# Exercise description
Starting at the first line of the records below, transcribe each line exactly, ending with the line that contains "The width and".

# Extracted material
*** Block opens ***
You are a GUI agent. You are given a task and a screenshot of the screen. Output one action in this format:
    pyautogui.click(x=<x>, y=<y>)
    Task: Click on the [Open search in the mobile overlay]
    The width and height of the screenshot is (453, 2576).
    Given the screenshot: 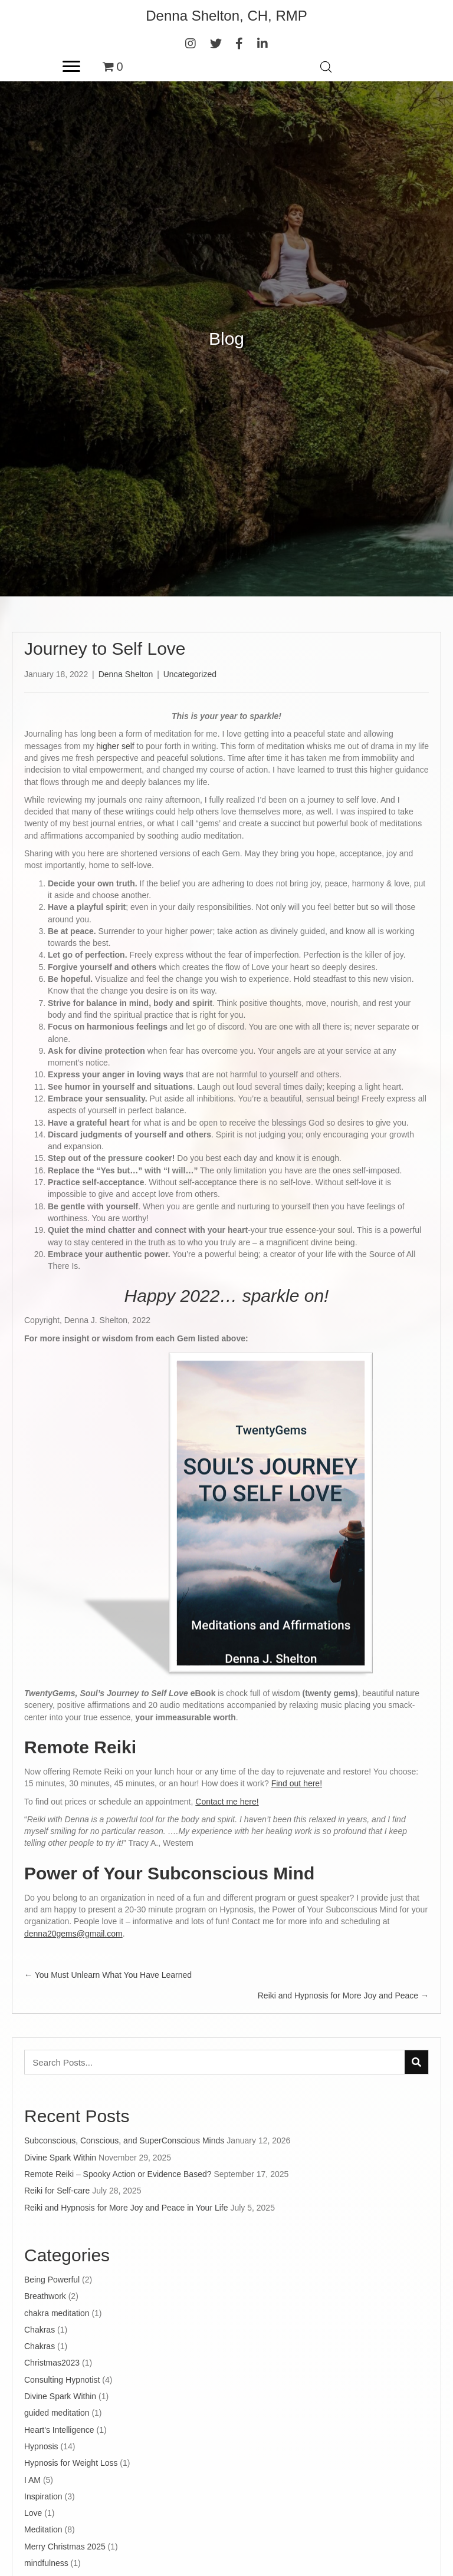 What is the action you would take?
    pyautogui.click(x=326, y=66)
    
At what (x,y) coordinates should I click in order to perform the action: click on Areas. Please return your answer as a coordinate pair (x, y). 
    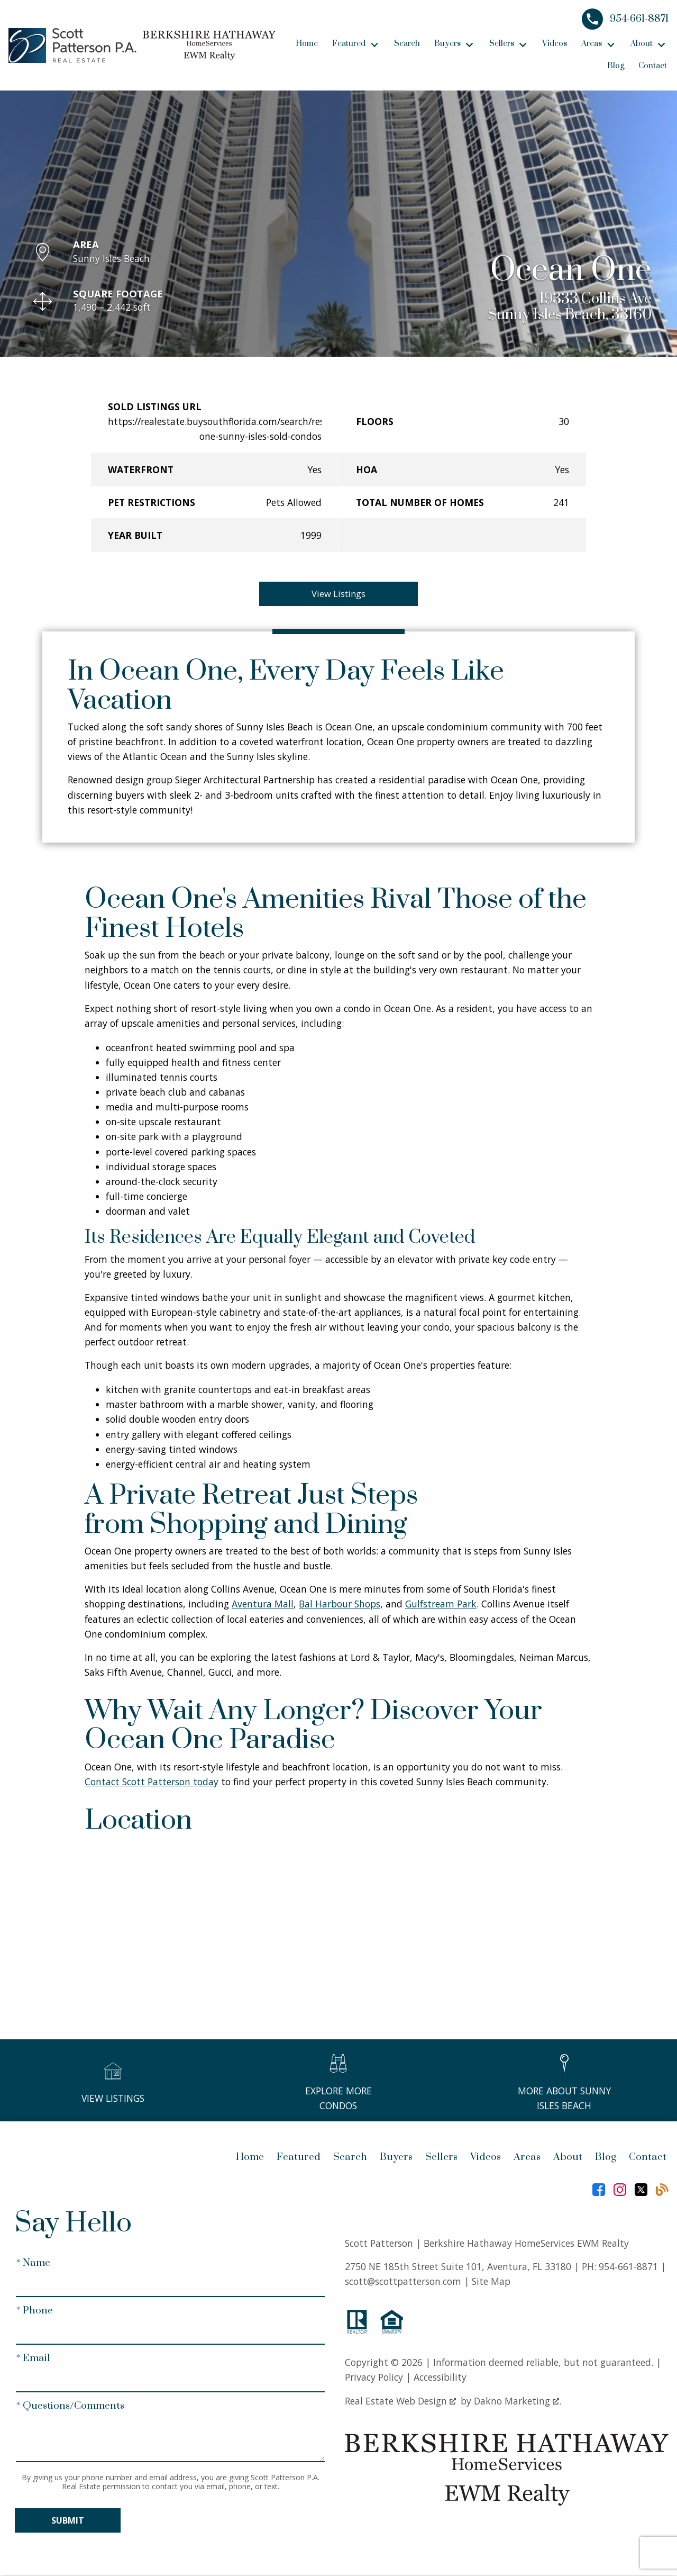
    Looking at the image, I should click on (527, 2159).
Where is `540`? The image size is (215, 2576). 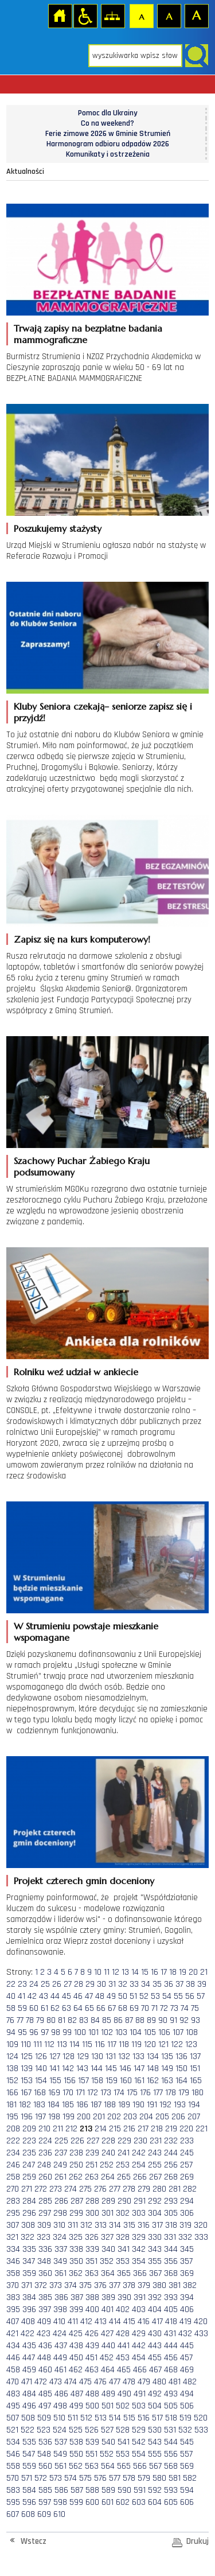
540 is located at coordinates (108, 2442).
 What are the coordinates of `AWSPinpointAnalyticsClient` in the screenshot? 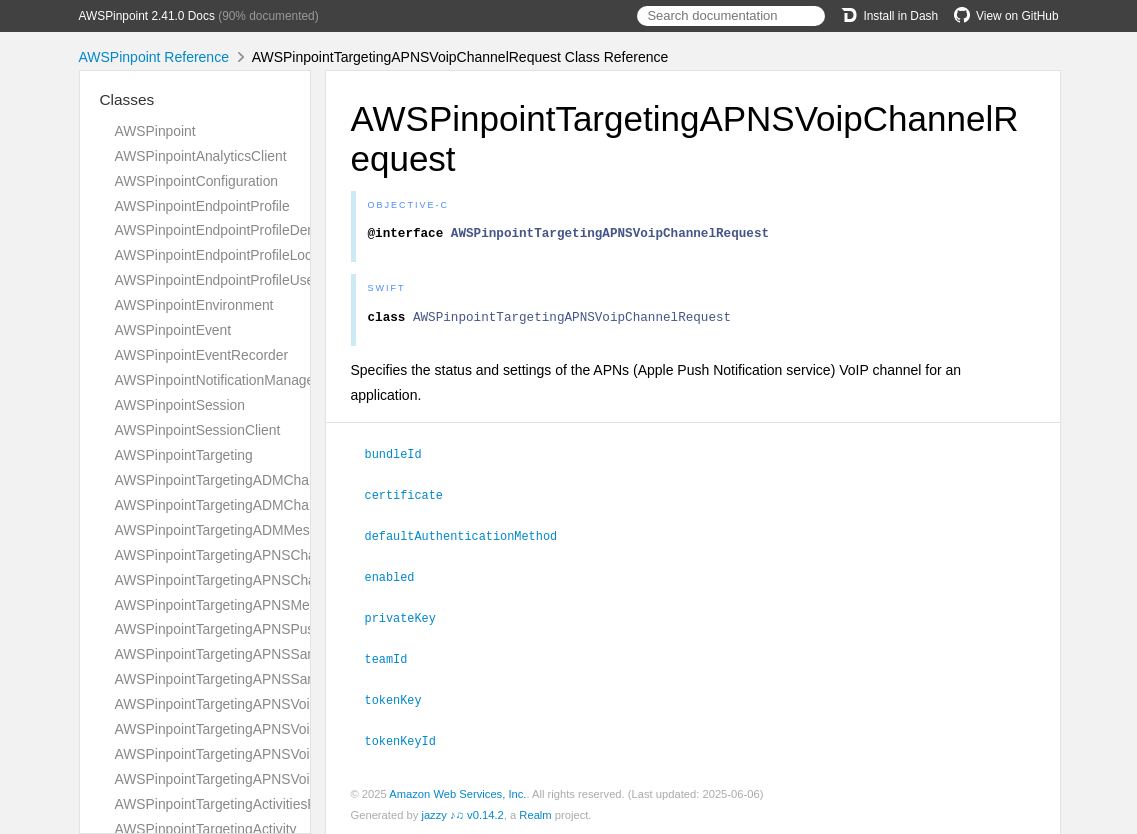 It's located at (201, 156).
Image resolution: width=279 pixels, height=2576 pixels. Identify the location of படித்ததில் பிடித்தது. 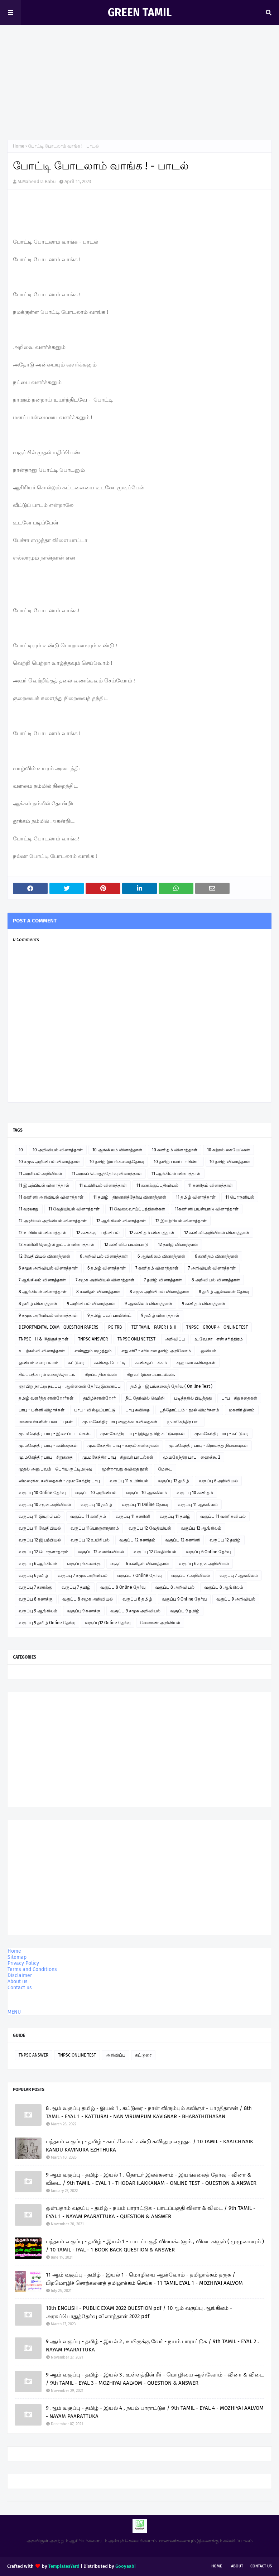
(193, 1398).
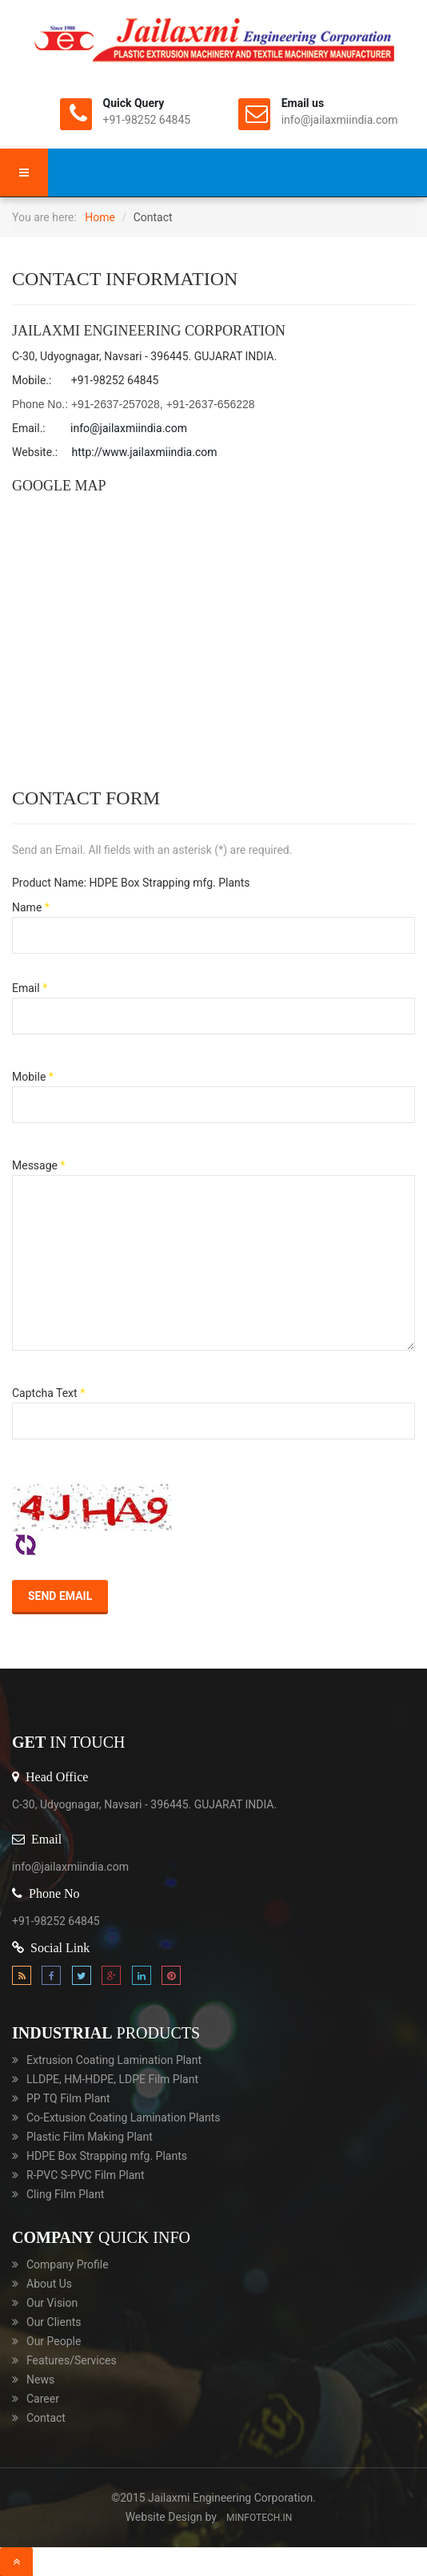  I want to click on Our Clients, so click(53, 2322).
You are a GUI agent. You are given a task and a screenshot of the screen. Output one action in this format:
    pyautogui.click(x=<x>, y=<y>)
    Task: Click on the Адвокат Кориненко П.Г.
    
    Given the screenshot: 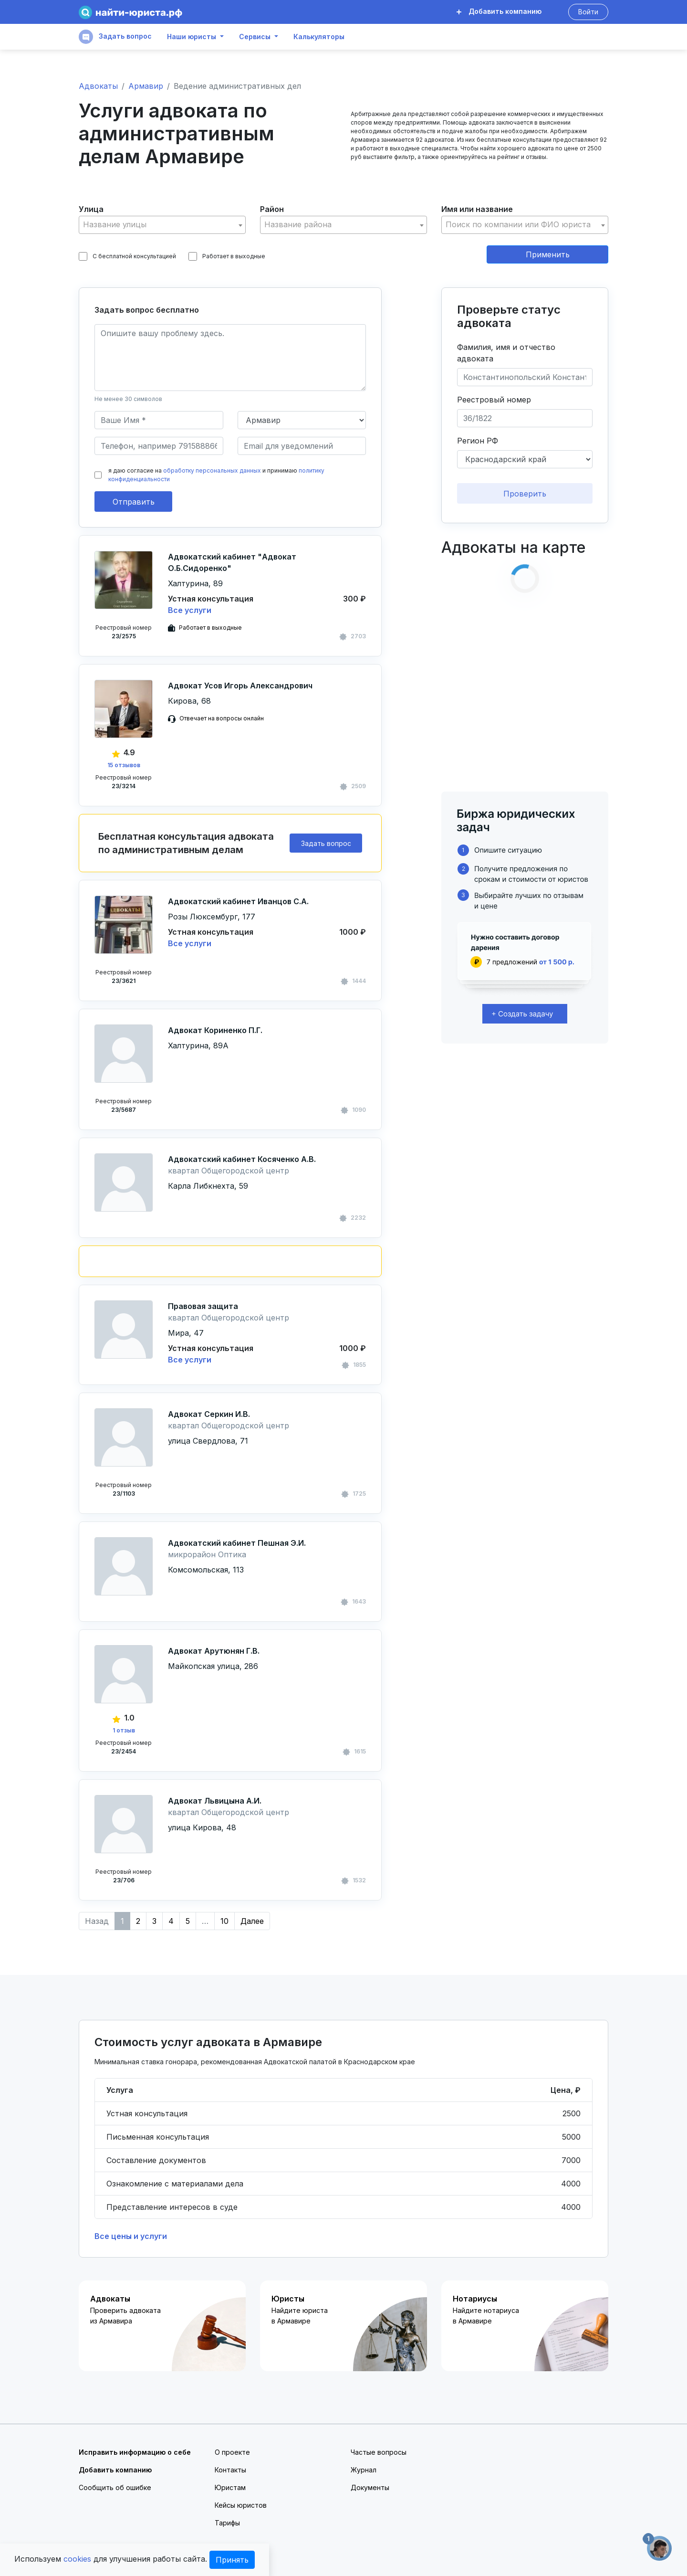 What is the action you would take?
    pyautogui.click(x=215, y=1030)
*** Block closes ***
# Exercise response
You are a GUI agent. You are given a task and a screenshot of the screen. Output one action in this format:
    pyautogui.click(x=<x>, y=<y>)
    Task: Click on the [Open search in the mobile overlay]
    The width and height of the screenshot is (453, 2576).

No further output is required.